Please copy the data exactly as it stands, minus the images.

** Opening Material supplied block **

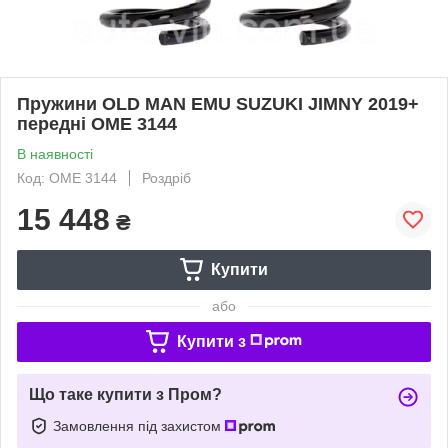
Пружини OLD MAN EMU SUZUKI JIMNY 2019+
передні OME 3144
В наявності
Код: OME 3144
Роздріб
15 448
₴
Купити
або
Купити з
Що таке купити з Пром?
Замовлення під захистом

** Closing Material supplied block **

Answer area:
Пружини OLD MAN EMU SUZUKI JIMNY 2019+
передні OME 3144
В наявності
Код: OME 3144
Роздріб
15 448
₴
Купити
або
Купити з
Що таке купити з Пром?
Замовлення під захистом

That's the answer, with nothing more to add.